Michael, I don't think young people reject classical music without having had some degree of exposure. You'd have to live somewhere high in Nepal to not have an impression of Bach or Mozart. They simply aren't buying it at this point in their lives. They may later. It's not a done deal if they aren't lining up for the latest re-release of DuPre's classic performance of Elgar's greatest hits. That music isn't going anywhere. There is time. You're not going to like this but you've bought into classical music like some people have bought religion. It ain't so for everyone like it is for you. Share your enthusiasm, sure, but don't make it some test of enlightenment and see it as a tragedy if some decide to invest their imagination elsewhere. Meanwhile, I would work at making classical music more casual and available and less "safe" if you're going to try to get young people interested. If your audience isn't into classical music for the status and culture thing then you're going to have to find another hook. It would be a Good Thing for the entire audience, actually.

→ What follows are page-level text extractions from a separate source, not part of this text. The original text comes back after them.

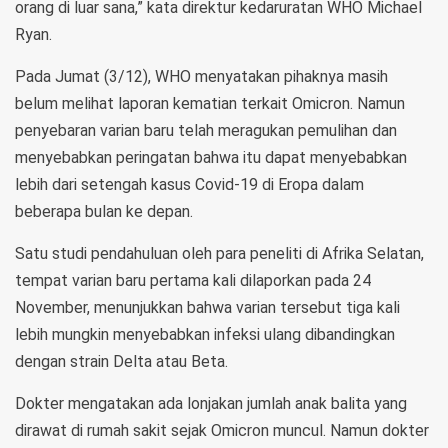
orang di luar sana,” kata direktur kedaruratan WHO Michael
Ryan.
Pada Jumat (3/12), WHO menyatakan pihaknya masih
belum melihat laporan kematian terkait Omicron. Namun
penyebaran varian baru telah meragukan pemulihan dan
menyebabkan peringatan bahwa itu dapat menyebabkan
lebih dari setengah kasus Covid-19 di Eropa dalam
beberapa bulan ke depan.
Satu studi pendahuluan oleh para peneliti di Afrika Selatan,
tempat varian baru pertama kali dilaporkan pada 24
November, menunjukkan bahwa varian tersebut tiga kali
lebih mungkin menyebabkan infeksi ulang dibandingkan
dengan strain Delta atau Beta.
Dokter mengatakan ada lonjakan jumlah anak balita yang
dirawat di rumah sakit sejak Omicron muncul. Namun dokter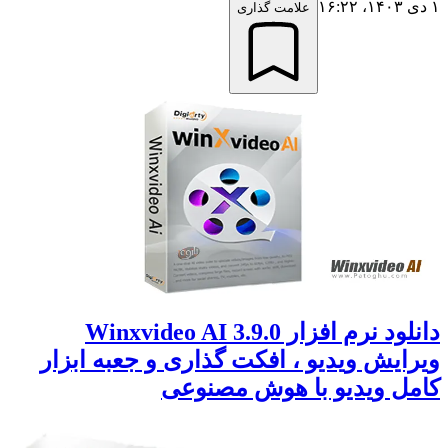
۱ دی ۱۴۰۳،‏ ۱۶:۲۲
علامت گذاری
دانلود نرم افزار Winxvideo AI 3.9.0
ویرایش ویدیو ، افکت گذاری و جعبه ابزار
کامل ویدیو با هوش مصنوعی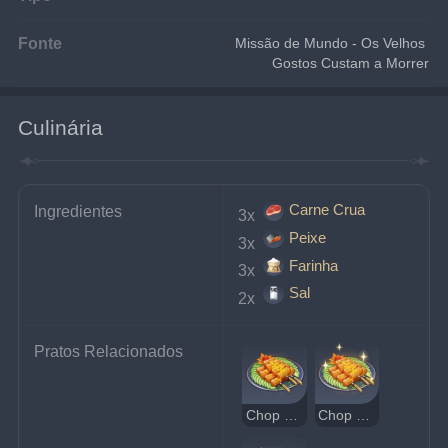
Fonte
Missão de Mundo - Os Velhos 
Gostos Custam a Morrer
Culinária
Carne Crua
Ingredientes
3x 
Peixe
3x 
Farinha
3x 
Sal
2x 
Pratos Relacionados
Chop Suey de Zhongyuan
Chop Suey de Zhongyuan Delicioso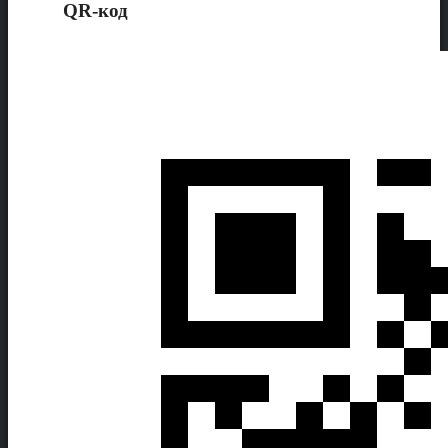
QR-код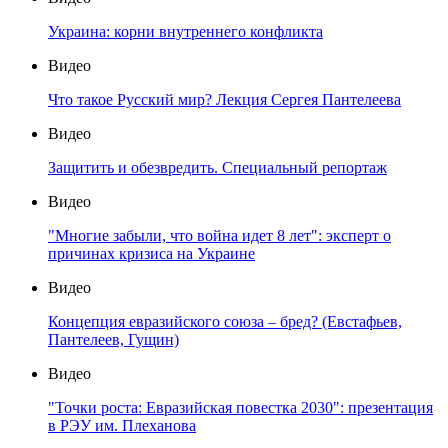
Украина: корни внутреннего конфликта
Видео
Что такое Русский мир? Лекция Сергея Пантелеева
Видео
Защитить и обезвредить. Специальный репортаж
Видео
"Многие забыли, что война идет 8 лет": эксперт о
причинах кризиса на Украине
Видео
Концепция евразийского союза – бред? (Евстафьев,
Пантелеев, Гущин)
Видео
"Точки роста: Евразийская повестка 2030": презентация
в РЭУ им. Плеханова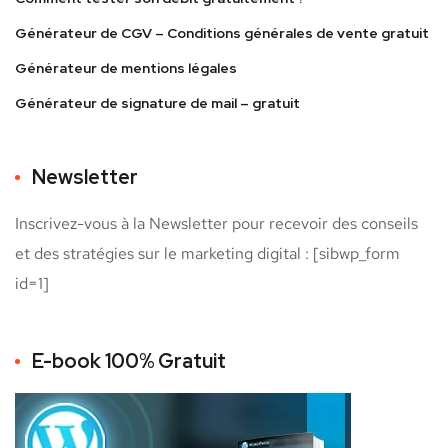
Générateur de CGV – Conditions générales de vente gratuit
Générateur de mentions légales
Générateur de signature de mail – gratuit
Newsletter
Inscrivez-vous à la Newsletter pour recevoir des conseils
et des stratégies sur le marketing digital : [sibwp_form
id=1]
E-book 100% Gratuit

I don't think it's just classical music concerts, it's "the theater experience." The last time I felt seriously underdressed was at a performance of "Cats." You'd think we would've moved way beyond that. It can't possibly make young music lovers feel welcome, and has probably put more than a few of them off it forever. But, as you say, you can listen to CDs dressed any way you like, so at least there's that. And I tried to write "people that," I really did. You saw. It just didn't work for me. I guess I don't have a sense of ownership over the "that." Re "sense of ownership," it's one of those vogue-terms that started, as so many of them do, with management consultants. It's used to describe what a company is supposed to instill in its employees with regard to their work so they'll work harder and you can lay people off. Most people see through it, alas. The term has spread, as so many of these management vogue-terms do, into the general population, where it has the same effect on my nervous system as fingernails screeching down a chalkboard, even when used by well-meaning folks like Mary. As a right-sizing re-engineer from way back, I could make the case that Mary hasn't bought in and therefore isn't empowered to use the term. ;-) In the context of this item, Mary says she was using it to mean "something that relates to you on a personal level." If I know something intimately, it relates to me on a personal level. But I can know any piece of music intimately, even Mozart, so that can't be what Mary means. *I* took it simply to mean "something I feel as if I own." Brahms' Violin Concerto is (literally) public property. I "own" it as much as anyone else. What bothers me is the thought that most kids don't realize this, and believe it's "owned" by others, maybe by those formally dressed swells they see at classical music concerts. One nice thing about any work of art -- I mean the work of art itself, not its reputation -- is its imperviousness to fads and fashions. You can call Mozart dead, white, European, male, old-fashioned, over-played, over-recorded, anything you like. K. 491 will just sit there infuriatingly, with not a single note changed, waiting to be discovered by people who aren't buying the bullshit. So, I repeat, (no matter whether, like me, you think it would be a good thing, or, like Mary, you don't think it would be a good thing): How do we get 17-year-olds hooked on classical music?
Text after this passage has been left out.